At a meeting of the CEO Institute in Sydney this week, Gavrilos (pictured, left, with Institute chairman Ewoud Kulk) told delegates that the traditional arrangement of manufacturing industries is rapidly changing as the pressures of globalisation, a higher-value Australian dollar, and technology advances such as RFID and e-business, placed greater burdens on companies to increase efficiencies and reduce manufacturing costs.
This in turn will lead to consolidation of many companies to find those efficiencies, thinning out the ranks of medium-size companies in the process. Printing is feeling that impact as much as any other manufacturing industry, he declared.

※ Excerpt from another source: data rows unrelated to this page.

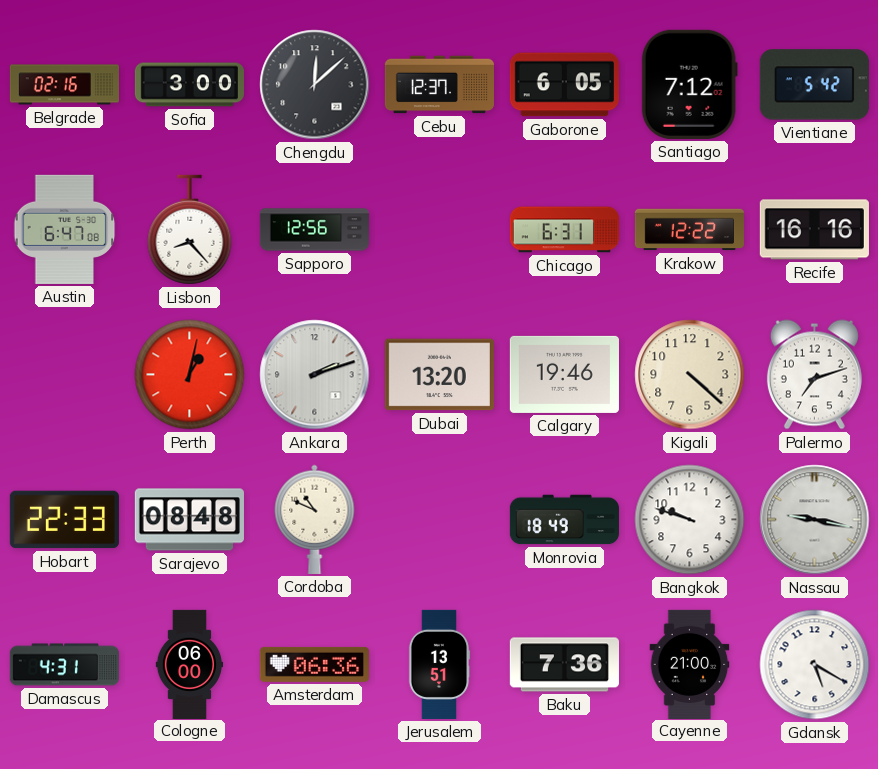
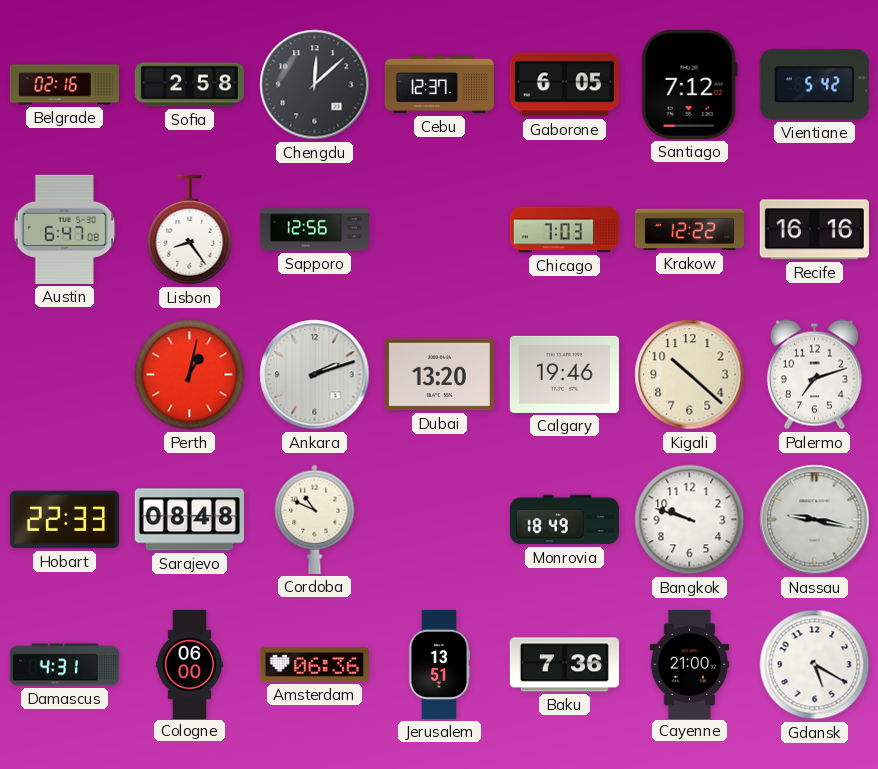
Sofia: 3:00 -> 2:58
Lisbon: 8:23 -> 8:24
Chicago: 6:31 -> 7:03
Kigali: 4:22 -> 10:22
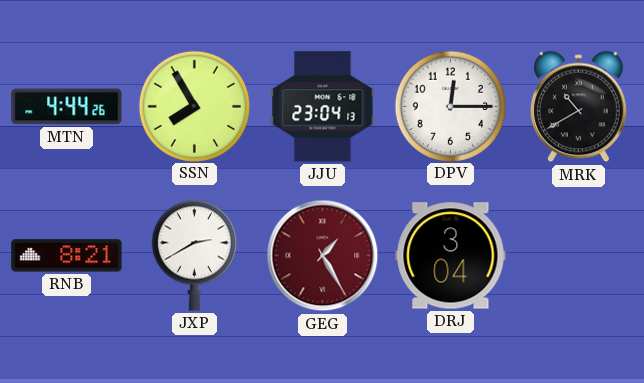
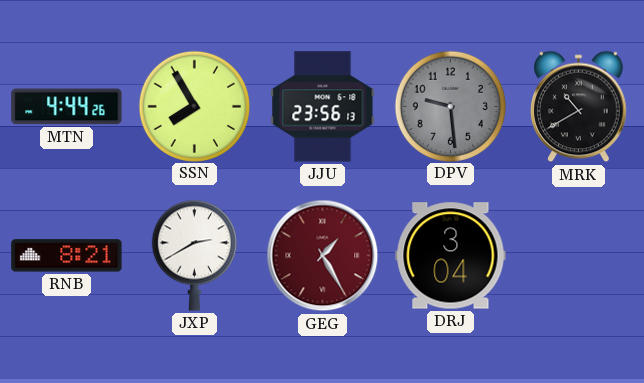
JJU: 23:04 -> 23:56
DPV: 12:15 -> 9:29
DPV dial: white -> grey
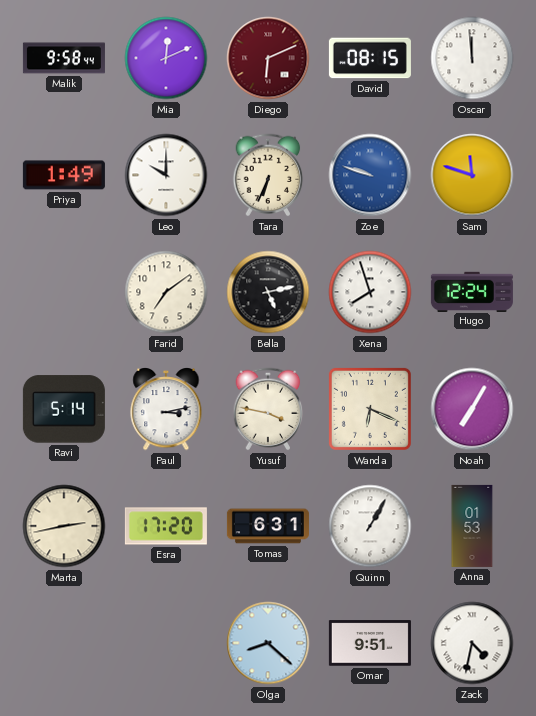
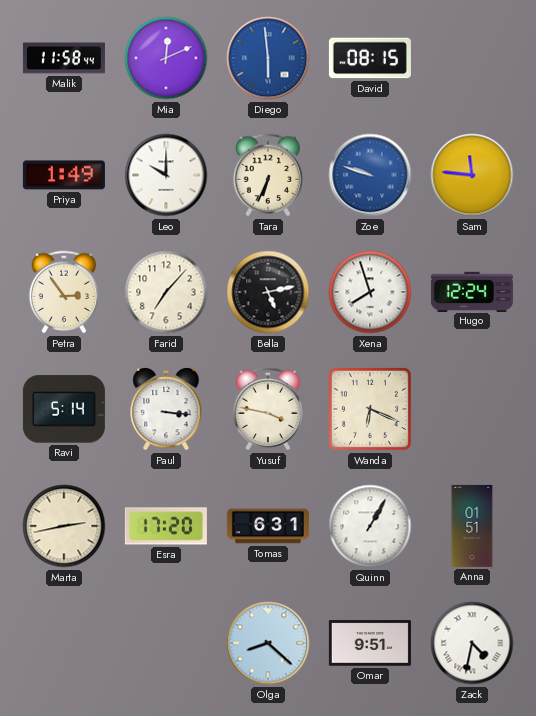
Malik: 9:58 -> 11:58
Diego: 6:11 -> 5:59
Diego dial: burgundy -> blue
Oscar: 11:59 -> none
Sam: 11:48 -> 11:46
Petra: none -> 2:54
Farid: 7:09 -> 7:07
Paul: 3:13 -> 3:16
Noah: 7:05 -> none
Anna: 01:53 -> 01:51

Gavrilos offered several suggestions on how companies can minimise the impact of increased competition, especially from cheap overseas markets with the importation of “complete” products which require no packaging or printing. These included growing the size of the local market through innovation, rationalising the company’s business plan, ruthless cash management and a greater focus on execution of the company’s business strategy for the future.
Education of staff and middle management, along with better leveraging of technology, would also contribute to higher productivity and efficiencies and ongoing manufacturing success, he said.
“Don’t reduce head count, rearrange the work,” he told delegates. “Above all, work on what’s important, not on what’s urgent.”
The CEO Institute is a network of Australasian business leaders who meet on a regular basis to discuss and develop leadership skills and expertise, and to promote strategic thinking in the manufacturing sector.